### ABOUT THIS EXERCISE
An exact reprint of the listing is required, with no pictures included.
# # # # #
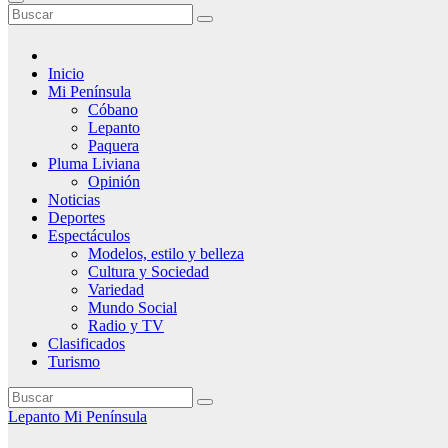
Inicio
Mi Península
Cóbano
Lepanto
Paquera
Pluma Liviana
Opinión
Noticias
Deportes
Espectáculos
Modelos, estilo y belleza
Cultura y Sociedad
Variedad
Mundo Social
Radio y TV
Clasificados
Turismo
Lepanto
Mi Península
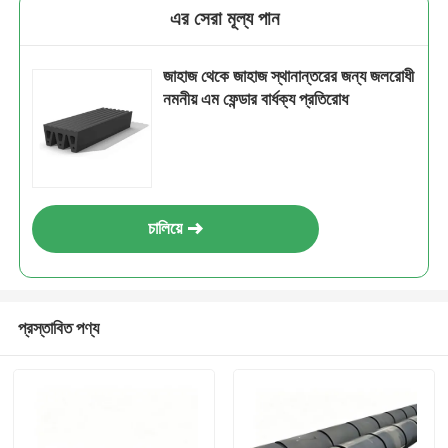
এর সেরা মূল্য পান
জাহাজ থেকে জাহাজ স্থানান্তরের জন্য জলরোধী
নমনীয় এম ফেন্ডার বার্ধক্য প্রতিরোধ
চালিয়ে
প্রস্তাবিত পণ্য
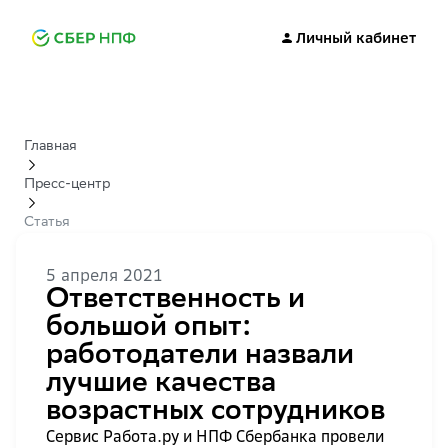
Личный кабинет
Главная
Пресс-центр
Статья
5 апреля 2021
Ответственность и
большой опыт:
работодатели назвали
лучшие качества
возрастных сотрудников
Сервис Работа.ру и НПФ Сбербанка провели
# # # # #
### RESPONSE BOX
Inicio
Mi Península
Cóbano
Lepanto
Paquera
Pluma Liviana
Opinión
Noticias
Deportes
Espectáculos
Modelos, estilo y belleza
Cultura y Sociedad
Variedad
Mundo Social
Radio y TV
Clasificados
Turismo
Lepanto
Mi Península
এর সেরা মূল্য পান
জাহাজ থেকে জাহাজ স্থানান্তরের জন্য জলরোধী
নমনীয় এম ফেন্ডার বার্ধক্য প্রতিরোধ
চালিয়ে
প্রস্তাবিত পণ্য
Личный кабинет
Главная
Пресс-центр
Статья
5 апреля 2021
Ответственность и
большой опыт:
работодатели назвали
лучшие качества
возрастных сотрудников
Сервис Работа.ру и НПФ Сбербанка провели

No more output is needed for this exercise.